After locating the line that contains "vaak ideeën ziet, maar niet weet waar je moet" in the records below, write out exactly that line and each line after it through the one that contains "in een huishouden leeft waar spullen snel", and nothing else.

> _Material for this exercise_
==================================================

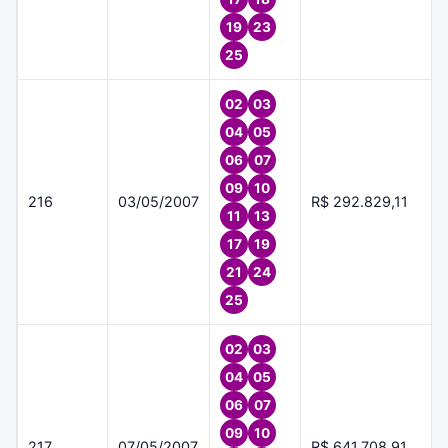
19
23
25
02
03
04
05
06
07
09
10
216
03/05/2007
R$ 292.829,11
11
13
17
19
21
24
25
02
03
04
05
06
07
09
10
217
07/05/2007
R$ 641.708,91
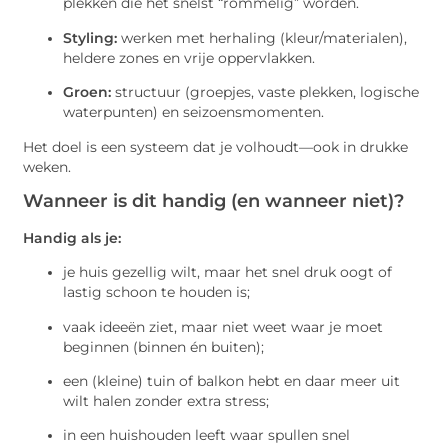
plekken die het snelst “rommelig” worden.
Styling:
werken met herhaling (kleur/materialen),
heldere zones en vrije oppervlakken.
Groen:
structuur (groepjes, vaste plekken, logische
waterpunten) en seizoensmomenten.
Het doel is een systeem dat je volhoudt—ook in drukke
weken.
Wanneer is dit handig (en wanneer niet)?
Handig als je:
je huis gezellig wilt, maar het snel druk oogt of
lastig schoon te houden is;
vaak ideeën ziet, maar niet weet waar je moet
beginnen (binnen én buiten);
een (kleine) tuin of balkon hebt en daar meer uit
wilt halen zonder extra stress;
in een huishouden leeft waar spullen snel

==================================================

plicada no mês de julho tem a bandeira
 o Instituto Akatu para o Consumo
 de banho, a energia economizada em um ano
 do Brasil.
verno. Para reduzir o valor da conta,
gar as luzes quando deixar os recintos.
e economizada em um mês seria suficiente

==================================================

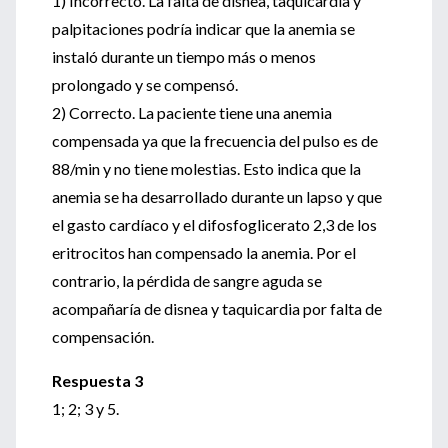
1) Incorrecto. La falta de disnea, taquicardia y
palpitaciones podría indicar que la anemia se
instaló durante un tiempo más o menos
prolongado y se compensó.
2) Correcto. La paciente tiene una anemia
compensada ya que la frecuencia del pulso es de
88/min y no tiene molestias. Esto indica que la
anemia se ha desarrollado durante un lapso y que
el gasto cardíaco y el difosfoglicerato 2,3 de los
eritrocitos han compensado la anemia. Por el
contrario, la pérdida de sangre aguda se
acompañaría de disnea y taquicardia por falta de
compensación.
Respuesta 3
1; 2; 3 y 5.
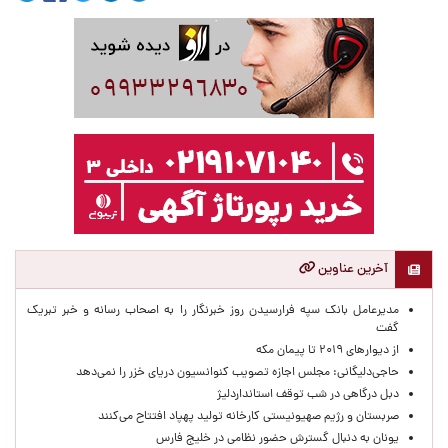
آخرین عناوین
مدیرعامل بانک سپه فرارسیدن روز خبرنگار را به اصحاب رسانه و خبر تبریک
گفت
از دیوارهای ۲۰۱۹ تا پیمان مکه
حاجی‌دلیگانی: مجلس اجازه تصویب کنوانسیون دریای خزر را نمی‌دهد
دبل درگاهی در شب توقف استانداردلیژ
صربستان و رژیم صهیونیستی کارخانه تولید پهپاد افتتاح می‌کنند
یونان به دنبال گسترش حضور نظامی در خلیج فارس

==================================================

> _Solution to this task_
vaak ideeën ziet, maar niet weet waar je moet
beginnen (binnen én buiten);
een (kleine) tuin of balkon hebt en daar meer uit
wilt halen zonder extra stress;
in een huishouden leeft waar spullen snel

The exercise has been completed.